| GOAL OF THE EXERCISE |
All lines below containing the string "сотрудников" are to be copied.

------

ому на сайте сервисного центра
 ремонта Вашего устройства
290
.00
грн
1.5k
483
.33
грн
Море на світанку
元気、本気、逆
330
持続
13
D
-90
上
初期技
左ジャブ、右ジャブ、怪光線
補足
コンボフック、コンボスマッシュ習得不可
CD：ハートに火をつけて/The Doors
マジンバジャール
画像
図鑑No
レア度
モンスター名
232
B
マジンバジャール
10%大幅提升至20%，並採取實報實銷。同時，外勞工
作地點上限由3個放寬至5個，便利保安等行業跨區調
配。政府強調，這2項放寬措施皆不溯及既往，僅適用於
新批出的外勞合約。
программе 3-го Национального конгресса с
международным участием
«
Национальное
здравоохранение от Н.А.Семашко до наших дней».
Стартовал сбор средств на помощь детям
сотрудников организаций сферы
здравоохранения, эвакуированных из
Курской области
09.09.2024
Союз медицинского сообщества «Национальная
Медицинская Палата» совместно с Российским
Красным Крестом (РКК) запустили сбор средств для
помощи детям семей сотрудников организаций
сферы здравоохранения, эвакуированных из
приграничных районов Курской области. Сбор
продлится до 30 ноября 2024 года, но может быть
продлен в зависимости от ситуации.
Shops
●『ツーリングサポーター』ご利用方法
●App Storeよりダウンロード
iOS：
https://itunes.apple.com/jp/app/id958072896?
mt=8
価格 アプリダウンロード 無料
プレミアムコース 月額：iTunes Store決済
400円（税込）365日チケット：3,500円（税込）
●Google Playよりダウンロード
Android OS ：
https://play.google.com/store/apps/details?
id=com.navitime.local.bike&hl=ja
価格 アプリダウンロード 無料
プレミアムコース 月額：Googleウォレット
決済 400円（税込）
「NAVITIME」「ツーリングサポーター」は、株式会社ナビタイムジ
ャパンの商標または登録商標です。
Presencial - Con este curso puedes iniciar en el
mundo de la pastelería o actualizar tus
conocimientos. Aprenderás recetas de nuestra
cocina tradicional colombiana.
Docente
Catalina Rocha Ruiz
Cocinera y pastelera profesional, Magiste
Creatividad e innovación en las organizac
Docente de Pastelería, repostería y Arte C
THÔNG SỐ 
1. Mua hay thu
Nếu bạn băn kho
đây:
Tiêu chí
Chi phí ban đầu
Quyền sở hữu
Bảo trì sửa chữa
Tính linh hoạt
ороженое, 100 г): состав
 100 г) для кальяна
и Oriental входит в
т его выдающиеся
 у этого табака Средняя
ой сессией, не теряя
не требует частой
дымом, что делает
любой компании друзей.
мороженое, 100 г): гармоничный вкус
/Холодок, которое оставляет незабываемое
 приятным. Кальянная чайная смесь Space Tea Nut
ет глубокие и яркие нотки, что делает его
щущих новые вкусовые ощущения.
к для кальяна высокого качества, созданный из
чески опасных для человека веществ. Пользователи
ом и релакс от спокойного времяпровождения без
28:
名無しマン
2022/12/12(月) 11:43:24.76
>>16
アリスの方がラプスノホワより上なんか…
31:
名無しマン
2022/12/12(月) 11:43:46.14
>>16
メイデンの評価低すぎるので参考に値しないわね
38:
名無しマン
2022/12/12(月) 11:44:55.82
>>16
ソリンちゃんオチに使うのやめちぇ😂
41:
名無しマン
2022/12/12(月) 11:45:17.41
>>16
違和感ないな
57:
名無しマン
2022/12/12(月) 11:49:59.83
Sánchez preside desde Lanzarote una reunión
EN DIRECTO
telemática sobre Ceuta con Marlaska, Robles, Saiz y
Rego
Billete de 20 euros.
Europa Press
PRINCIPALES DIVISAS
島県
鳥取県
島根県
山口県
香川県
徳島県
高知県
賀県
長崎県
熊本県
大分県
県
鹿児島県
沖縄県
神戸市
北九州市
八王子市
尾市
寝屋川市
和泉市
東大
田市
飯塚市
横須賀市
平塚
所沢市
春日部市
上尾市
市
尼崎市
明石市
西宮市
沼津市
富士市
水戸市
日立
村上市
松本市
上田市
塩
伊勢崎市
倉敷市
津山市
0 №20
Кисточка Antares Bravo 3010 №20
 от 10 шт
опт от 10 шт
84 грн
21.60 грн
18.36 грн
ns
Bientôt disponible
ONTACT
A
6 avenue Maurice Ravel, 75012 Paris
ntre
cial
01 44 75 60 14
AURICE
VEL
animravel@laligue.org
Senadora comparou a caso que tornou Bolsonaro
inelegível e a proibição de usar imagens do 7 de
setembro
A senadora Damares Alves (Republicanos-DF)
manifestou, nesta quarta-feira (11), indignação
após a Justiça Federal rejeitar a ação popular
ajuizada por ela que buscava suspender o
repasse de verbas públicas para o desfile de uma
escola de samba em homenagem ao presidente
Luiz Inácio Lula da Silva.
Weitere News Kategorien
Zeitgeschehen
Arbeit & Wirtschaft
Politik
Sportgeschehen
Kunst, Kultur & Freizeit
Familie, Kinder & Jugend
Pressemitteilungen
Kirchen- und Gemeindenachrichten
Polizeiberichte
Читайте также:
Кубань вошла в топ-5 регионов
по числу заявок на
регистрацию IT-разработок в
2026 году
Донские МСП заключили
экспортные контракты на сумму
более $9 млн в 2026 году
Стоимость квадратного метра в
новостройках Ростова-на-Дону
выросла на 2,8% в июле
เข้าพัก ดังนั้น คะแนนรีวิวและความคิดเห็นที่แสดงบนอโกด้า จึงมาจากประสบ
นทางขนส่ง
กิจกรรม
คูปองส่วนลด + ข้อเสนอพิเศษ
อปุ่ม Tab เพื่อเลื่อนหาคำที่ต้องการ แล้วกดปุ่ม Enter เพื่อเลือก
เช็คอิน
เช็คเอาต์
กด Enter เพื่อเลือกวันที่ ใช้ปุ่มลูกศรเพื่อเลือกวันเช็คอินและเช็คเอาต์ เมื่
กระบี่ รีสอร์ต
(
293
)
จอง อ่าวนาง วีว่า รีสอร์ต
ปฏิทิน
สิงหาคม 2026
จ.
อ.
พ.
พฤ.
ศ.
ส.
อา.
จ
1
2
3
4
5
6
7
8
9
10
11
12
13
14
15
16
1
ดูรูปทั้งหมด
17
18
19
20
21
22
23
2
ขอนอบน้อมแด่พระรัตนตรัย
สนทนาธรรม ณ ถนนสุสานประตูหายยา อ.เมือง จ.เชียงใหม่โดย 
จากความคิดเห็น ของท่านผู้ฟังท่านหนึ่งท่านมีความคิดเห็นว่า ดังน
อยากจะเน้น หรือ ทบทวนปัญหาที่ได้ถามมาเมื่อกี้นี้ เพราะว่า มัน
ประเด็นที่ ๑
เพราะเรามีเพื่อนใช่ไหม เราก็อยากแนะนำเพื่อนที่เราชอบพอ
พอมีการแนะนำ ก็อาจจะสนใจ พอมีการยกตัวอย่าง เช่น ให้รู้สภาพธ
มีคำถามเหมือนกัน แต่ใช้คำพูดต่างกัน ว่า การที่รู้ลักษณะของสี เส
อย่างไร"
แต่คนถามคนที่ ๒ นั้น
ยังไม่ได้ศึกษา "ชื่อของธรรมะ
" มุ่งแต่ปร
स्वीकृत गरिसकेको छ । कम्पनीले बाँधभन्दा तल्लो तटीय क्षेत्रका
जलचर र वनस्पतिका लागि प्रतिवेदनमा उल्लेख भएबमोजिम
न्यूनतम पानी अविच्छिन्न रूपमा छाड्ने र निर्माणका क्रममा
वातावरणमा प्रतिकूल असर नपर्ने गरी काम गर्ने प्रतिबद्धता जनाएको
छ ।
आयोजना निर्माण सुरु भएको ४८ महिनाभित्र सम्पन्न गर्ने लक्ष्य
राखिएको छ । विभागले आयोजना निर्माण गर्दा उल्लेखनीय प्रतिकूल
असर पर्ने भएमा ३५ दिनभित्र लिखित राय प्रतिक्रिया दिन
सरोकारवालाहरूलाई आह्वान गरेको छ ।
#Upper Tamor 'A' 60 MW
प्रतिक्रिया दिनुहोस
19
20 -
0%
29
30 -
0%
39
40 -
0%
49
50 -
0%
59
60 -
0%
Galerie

------

| ANSWER TO THIS PROBLEM |
сотрудников организаций сферы
помощи детям семей сотрудников организаций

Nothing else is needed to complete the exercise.